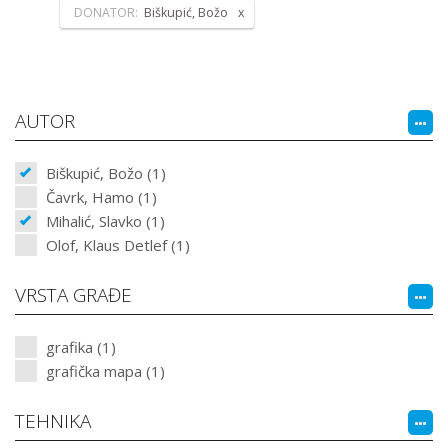
DONATOR:
Biškupić, Božo
AUTOR
Biškupić, Božo (1)
Čavrk, Hamo (1)
Mihalić, Slavko (1)
Olof, Klaus Detlef (1)
VRSTA GRAĐE
grafika (1)
grafička mapa (1)
TEHNIKA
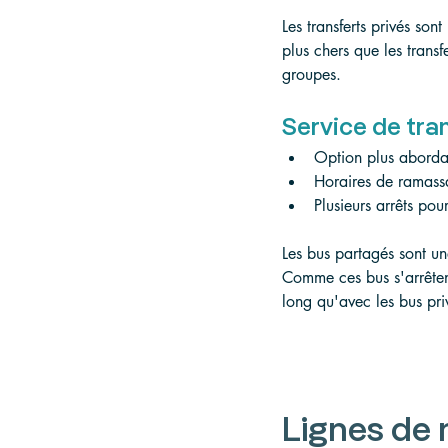
Les transferts privés sont
plus chers que les transf
groupes.
Service de tra
Option plus aborda
Horaires de ramassa
Plusieurs arrêts pou
Les bus partagés sont un
Comme ces bus s'arrêtent
long qu'avec les bus pri
Lignes de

# WHAT YOU ARE ASKED TO DO
Every record must be transcribed faithfully, with no picture carried over.

# ANSWER BOX
DONATOR:
Biškupić, Božo
AUTOR
Biškupić, Božo (1)
Čavrk, Hamo (1)
Mihalić, Slavko (1)
Olof, Klaus Detlef (1)
VRSTA GRAĐE
grafika (1)
grafička mapa (1)
TEHNIKA
Les transferts privés sont
plus chers que les transf
groupes.
Service de tra
Option plus aborda
Horaires de ramassa
Plusieurs arrêts pou
Les bus partagés sont un
Comme ces bus s'arrêtent
long qu'avec les bus pri
Lignes de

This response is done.